Our sample size is larger than that of the original report (13), but for more definite prognostic purposes, larger sample sizes should be studied in future works. In addition, although a 3-month follow-up encompasses the critical period in patients with PE (3), longer follow-ups are needed to fully examine the prognostic importance of DAE/MPAE.

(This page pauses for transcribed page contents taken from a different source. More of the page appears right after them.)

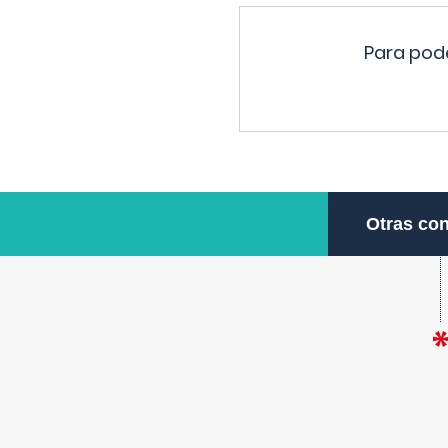
Para pode
Otras con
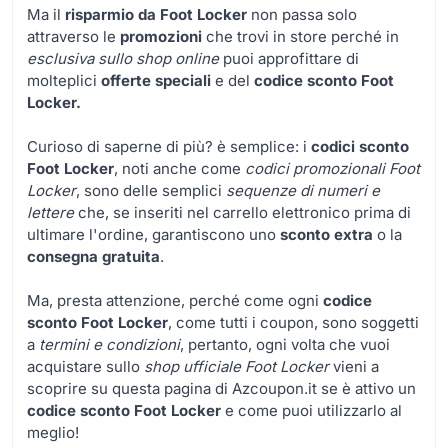
Ma il
risparmio da Foot Locker
non passa solo
attraverso le
promozioni
che trovi in store perché in
esclusiva sullo shop online
puoi approfittare di
molteplici
offerte speciali
e del
codice sconto Foot
Locker.
Curioso di saperne di più? è semplice: i
codici sconto
Foot Locker
, noti anche come
codici promozionali Foot
Locker
,
sono delle semplici
sequenze di numeri e
lettere
che, se inseriti nel carrello elettronico prima di
ultimare l'ordine, garantiscono uno
sconto extra
o la
consegna gratuita
.
Ma, presta attenzione, perché come ogni
codice
sconto Foot Locker
, come tutti i coupon, sono soggetti
a
termini e condizioni
, pertanto, ogni volta che vuoi
acquistare sullo
shop ufficiale Foot Locker
vieni a
scoprire su questa pagina di Azcoupon.it se è attivo un
codice sconto Foot Locker
e come puoi utilizzarlo al
meglio!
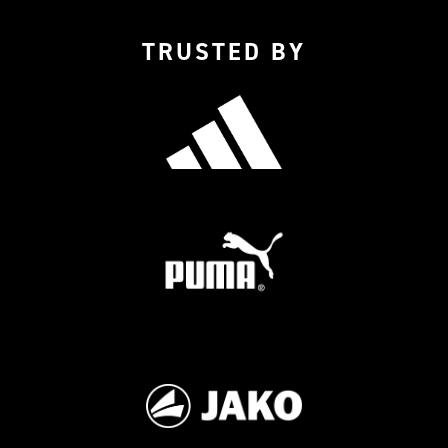
TRUSTED BY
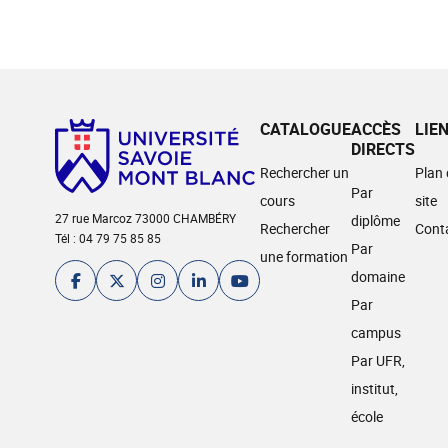
CATALOGUE
ACCÈS
LIE
DIRECTS
Rechercher un
Plan
Par
cours
site
27 rue Marcoz 73000 CHAMBÉRY
diplôme
Rechercher
Cont
Tél : 04 79 75 85 85
Par
une formation
domaine
Par
campus
Par UFR,
institut,
école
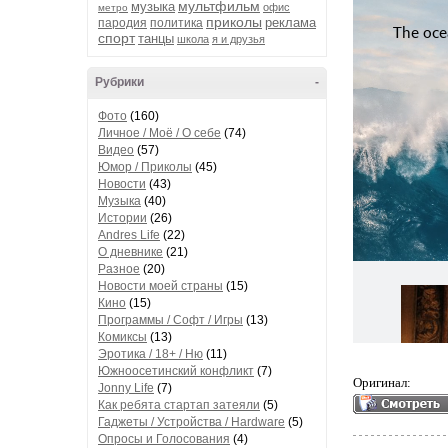
мультфильм
музыка
офис
метро
приколы
реклама
пародия
политика
спорт
танцы
школа
я и друзья
Рубрики
-
Фото
(160)
Личное / Моё / О себе
(74)
Видео
(57)
Юмор / Приколы
(45)
Новости
(43)
Музыка
(40)
Истории
(26)
Andres Life
(22)
О дневнике
(21)
Разное
(20)
Новости моей страны
(15)
Кино
(15)
Программы / Софт / Игры
(13)
Комиксы
(13)
Эротика / 18+ / Ню
(11)
Южноосетинский конфликт
(7)
Оригинал:
Jonny Life
(7)
Как ребята стартап затеяли
(5)
Гаджеты / Устройства / Hardware
(5)
Опросы и Голосования
(4)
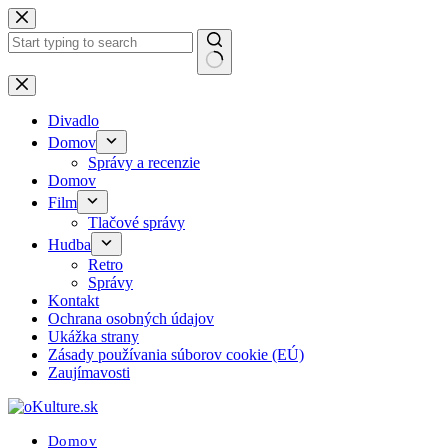
Skip
to
content
No
results
Divadlo
Domov
Správy a recenzie
Domov
Film
Tlačové správy
Hudba
Retro
Správy
Kontakt
Ochrana osobných údajov
Ukážka strany
Zásady používania súborov cookie (EÚ)
Zaujímavosti
Domov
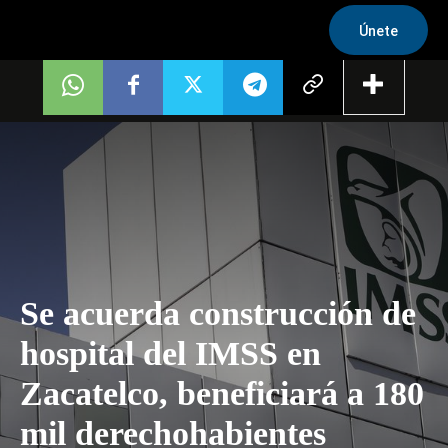
Únete
Se acuerda construcción de
hospital del IMSS en
Zacatelco, beneficiará a 180
mil derechohabientes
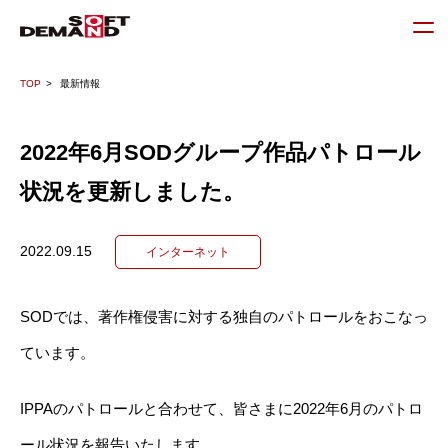
TOP
最新情報
2022年6月SODグループ作品パトロール
状況を更新しました。
2022.09.15
インターネット
SODでは、著作権侵害に対する独自のパトロールをおこなっ
ています。
IPPAのパトロールと合わせて、皆さまに2022年6月のパトロ
ール状況を報告いたします。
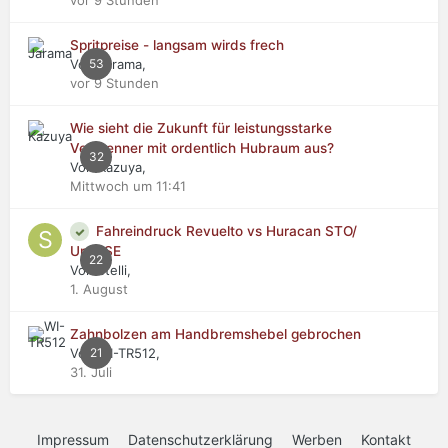
Spritpreise - langsam wirds frech
Von Jarama,
53
vor 9 Stunden
Wie sieht die Zukunft für leistungsstarke
Verbrenner mit ordentlich Hubraum aus?
32
Von Kazuya,
Mittwoch um 11:41
Fahreindruck Revuelto vs Huracan STO/
Urus SE
22
Von stelli,
1. August
Zahnbolzen am Handbremshebel gebrochen
Von WI-TR512,
21
31. Juli
Impressum
Datenschutzerklärung
Werben
Kontakt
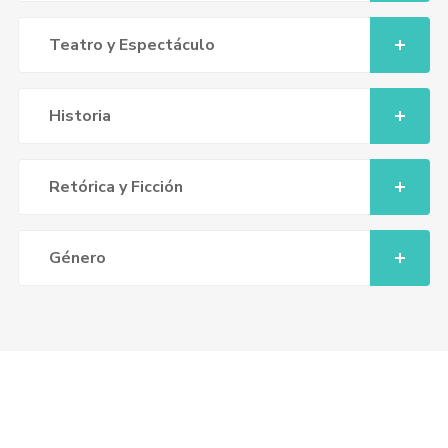
Teatro y Espectáculo
Historia
Retórica y Ficción
Género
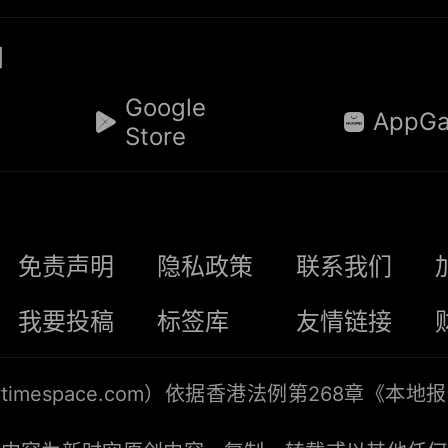
阅
Google
AppGa
Store
免责声明
隐私政策
联系我们
我要投稿
标签库
友情链接
timespace.com
）依据香港法例第268章《本地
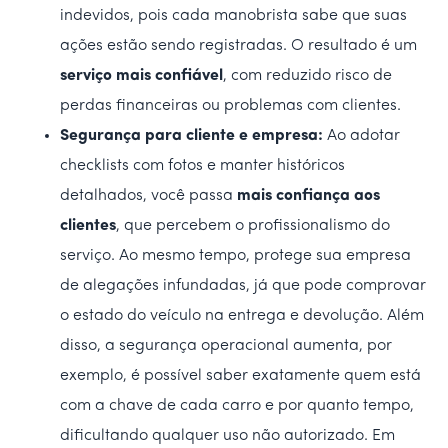
indevidos, pois cada manobrista sabe que suas
ações estão sendo registradas. O resultado é um
serviço mais confiável
, com reduzido risco de
perdas financeiras ou problemas com clientes.
Segurança para cliente e empresa:
Ao adotar
checklists com fotos e manter históricos
detalhados, você passa
mais confiança aos
clientes
, que percebem o profissionalismo do
serviço. Ao mesmo tempo, protege sua empresa
de alegações infundadas, já que pode comprovar
o estado do veículo na entrega e devolução. Além
disso, a segurança operacional aumenta, por
exemplo, é possível saber exatamente quem está
com a chave de cada carro e por quanto tempo,
dificultando qualquer uso não autorizado. Em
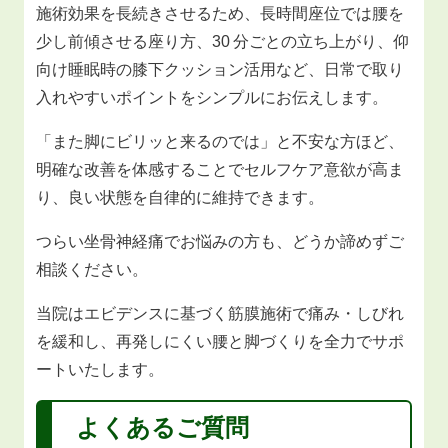
施術効果を長続きさせるため、長時間座位では腰を
少し前傾させる座り方、30 分ごとの立ち上がり、仰
向け睡眠時の膝下クッション活用など、日常で取り
入れやすいポイントをシンプルにお伝えします。
「また脚にビリッと来るのでは」と不安な方ほど、
明確な改善を体感することでセルフケア意欲が高ま
り、良い状態を自律的に維持できます。
つらい坐骨神経痛でお悩みの方も、どうか諦めずご
相談ください。
当院はエビデンスに基づく筋膜施術で痛み・しびれ
を緩和し、再発しにくい腰と脚づくりを全力でサポ
ートいたします。
よくあるご質問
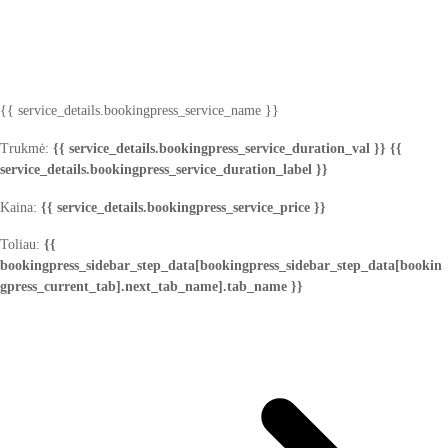
{{ service_details.bookingpress_service_name }}
Trukmė:
{{ service_details.bookingpress_service_duration_val }} {{
service_details.bookingpress_service_duration_label }}
Kaina:
{{ service_details.bookingpress_service_price }}
Toliau:
{{
bookingpress_sidebar_step_data[bookingpress_sidebar_step_data[bookin
gpress_current_tab].next_tab_name].tab_name }}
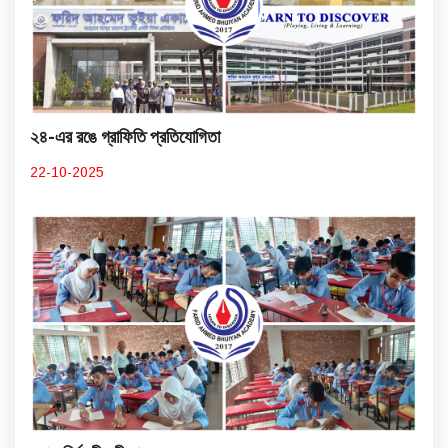
২৪-এর রঙে গ্রাফিতি প্রতিযোগিতা
22-10-2025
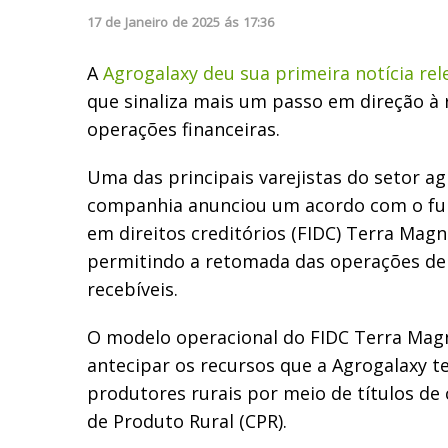
17
de
Janeiro
de
2025
ás
17:36
A
Agrogalaxy deu sua primeira notícia re
que sinaliza mais um passo em direção à
operações financeiras.
Uma das principais varejistas do setor agr
companhia anunciou um acordo com o fu
em direitos creditórios (FIDC) Terra Magn
permitindo a retomada das operações de
recebíveis.
O modelo operacional do FIDC Terra Mag
antecipar os recursos que a Agrogalaxy t
produtores rurais por meio de títulos de
de Produto Rural (CPR).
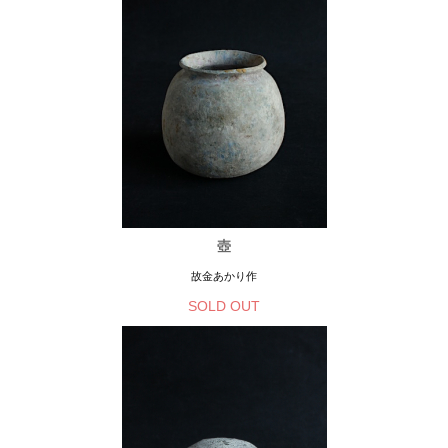
壺
故金あかり作
SOLD OUT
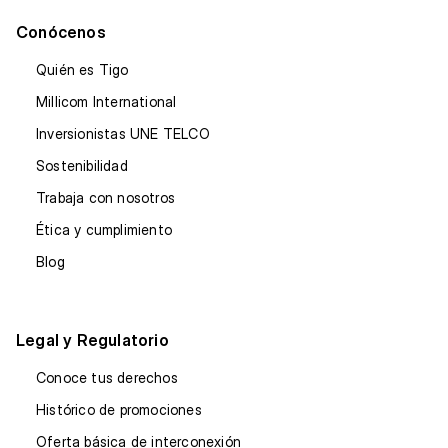
Conócenos
Quién es Tigo
Millicom International
Inversionistas UNE TELCO
Sostenibilidad
Trabaja con nosotros
Ética y cumplimiento
Blog
Legal y Regulatorio
Conoce tus derechos
Histórico de promociones
Oferta básica de interconexión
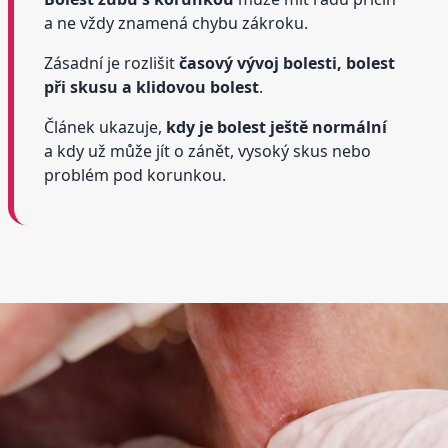
a ne vždy znamená chybu zákroku.
Zásadní je rozlišit
časový vývoj bolesti, bolest
při skusu a klidovou bolest
.
Článek ukazuje,
kdy je bolest ještě normální
a kdy už může jít o zánět, vysoký skus nebo
problém pod korunkou.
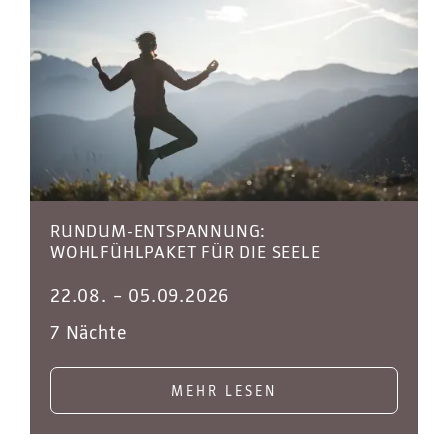
RUNDUM-ENTSPANNUNG:
WOHLFÜHLPAKET FÜR DIE SEELE
22.08.
–
05.09.2026
7 Nächte
MEHR LESEN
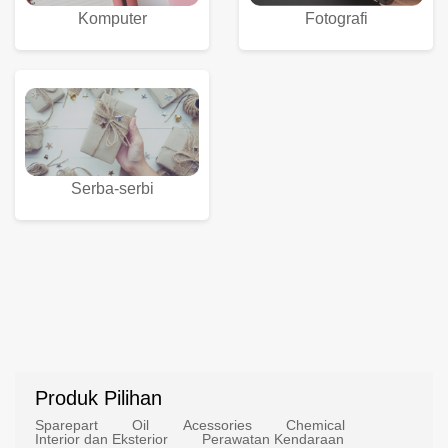
Komputer
Fotografi
Serba-serbi
Produk Pilihan
Sparepart
Oil
Acessories
Chemical
Interior dan Eksterior
Perawatan Kendaraan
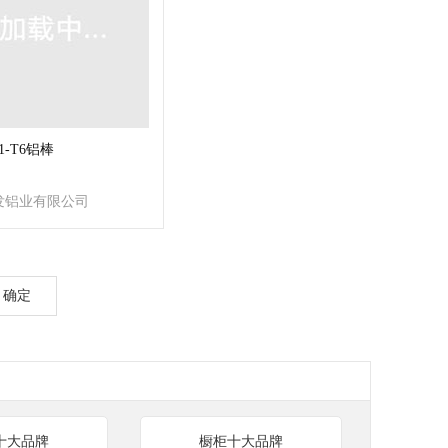
1-T6铝棒
发铝业有限公司
确定
十大品牌
橱柜十大品牌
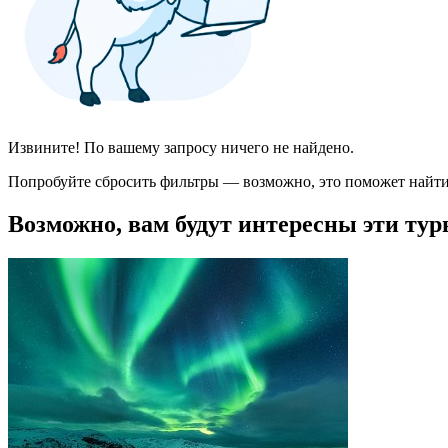
Извините! По вашему запросу ничего не найдено.
Попробуйте сбросить фильтры — возможно, это поможет найти
Возможно, вам будут интересны эти тур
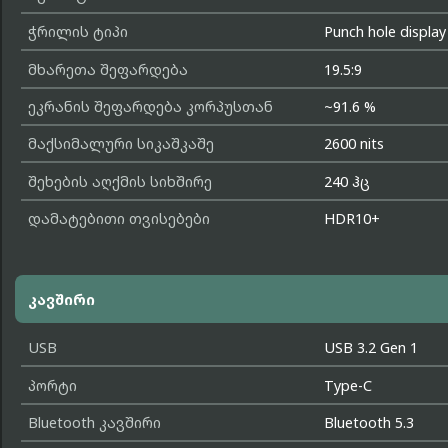
ჭრილის ტიპი
Punch hole display
მხარეთა შეფარდება
19.5:9
ეკრანის შეფარდება კორპუსთან
~91.6 %
მაქსიმალური სიკაშკაშე
2600 nits
შეხების აღქმის სიხშირე
240 ჰც
დამატებითი თვისებები
HDR10+
კავშირი
USB
USB 3.2 Gen 1
პორტი
Type-C
Bluetooth კავშირი
Bluetooth 5.3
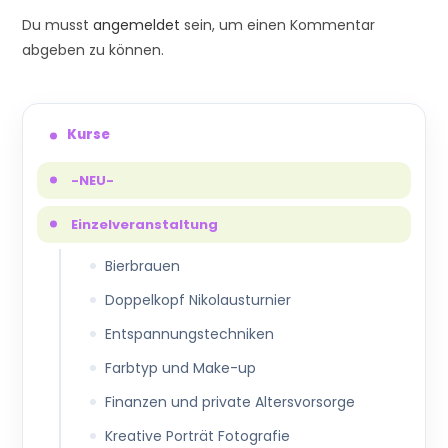
Du musst
angemeldet
sein, um einen Kommentar
abgeben zu können.
Kurse
-NEU-
Einzelveranstaltung
Bierbrauen
Doppelkopf Nikolausturnier
Entspannungstechniken
Farbtyp und Make-up
Finanzen und private Altersvorsorge
Kreative Porträt Fotografie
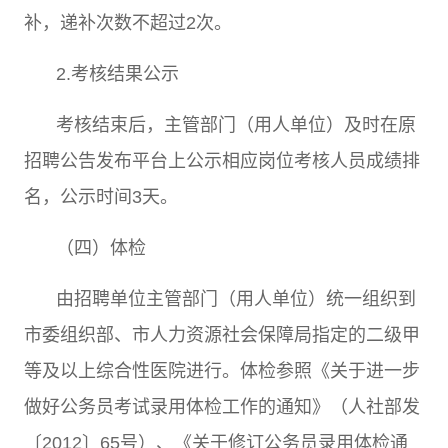
补，递补次数不超过
2
次。
2.
考核结果公示
考核结束后，主管部门（用人单位）及时在原
招聘公告发布平台上公示相应岗位考核人员成绩排
名，公示时间
3
天。
（四）体检
由招聘单位主管部门（用人单位）统一组织到
市委组织部、市人力资源社会保障局指定的二级甲
等及以上综合性医院进行。体检参照《关于进一步
做好公务员考试录用体检工作的通知》（人社部发
〔
2012
〕
65
号）、《关于修订公务员录用体检通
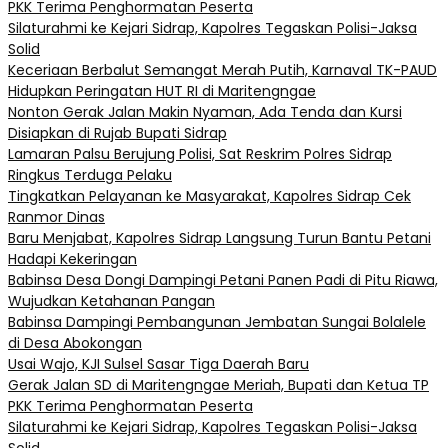
PKK Terima Penghormatan Peserta
Silaturahmi ke Kejari Sidrap, Kapolres Tegaskan Polisi-Jaksa
Solid
Keceriaan Berbalut Semangat Merah Putih, Karnaval TK-PAUD
Hidupkan Peringatan HUT RI di Maritengngae
Nonton Gerak Jalan Makin Nyaman, Ada Tenda dan Kursi
Disiapkan di Rujab Bupati Sidrap
Lamaran Palsu Berujung Polisi, Sat Reskrim Polres Sidrap
Ringkus Terduga Pelaku
Tingkatkan Pelayanan ke Masyarakat, Kapolres Sidrap Cek
Ranmor Dinas
Baru Menjabat, Kapolres Sidrap Langsung Turun Bantu Petani
Hadapi Kekeringan
Babinsa Desa Dongi Dampingi Petani Panen Padi di Pitu Riawa,
Wujudkan Ketahanan Pangan
Babinsa Dampingi Pembangunan Jembatan Sungai Bolalele
di Desa Abokongan
Usai Wajo, KJI Sulsel Sasar Tiga Daerah Baru
Gerak Jalan SD di Maritengngae Meriah, Bupati dan Ketua TP
PKK Terima Penghormatan Peserta
Silaturahmi ke Kejari Sidrap, Kapolres Tegaskan Polisi-Jaksa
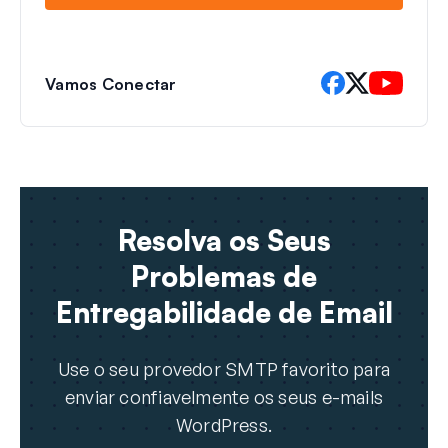
Vamos Conectar
Resolva os Seus
Problemas de
Entregabilidade de Email
Use o seu provedor SMTP favorito para
enviar confiavelmente os seus e-mails
WordPress.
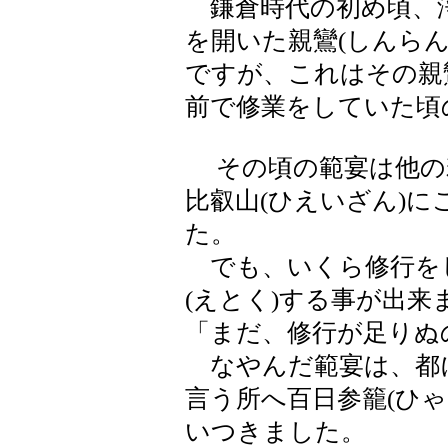
鎌倉時代の初め頃、浄
を開いた親鸞(しんら
ですが、これはその親
前で修業をしていた頃
その頃の範宴は他の
比叡山(ひえいざん)
た。
でも、いくら修行をし
(えとく)する事が出来
「まだ、修行が足りぬ
なやんだ範宴は、都に
言う所へ百日参籠(ひ
いつきました。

As mentioned earlier, some pathologies such as air space consolidations, intracardiac shunts, preexisting undiagnosed heart failure, high cardiac output, and obstruction of the superior vena cava may affect the prognostic value of DAE/MPAE in PE. Although many of these conditions are rare, more controlled studies are needed to reach a definite conclusion in this regard.
Finally, accurate separation of PE-related and unrelated complications/death is impossible and this may limit drawing a solid conclusion in examining the prognostic value of DAE/MPAE in PE. It should be noted, however, that in the present study we showed significant associations between the extent (and severity) of PE and PE-related complications/mortality, which may, at least partly, confirm the accuracy of proposing those outcome variables as PE-related ones.
In summary, this study showed that DAE/MPAE on PCTA could not be considered as a reliable short-term prognostic factor in patients with massive or sub-massive PE.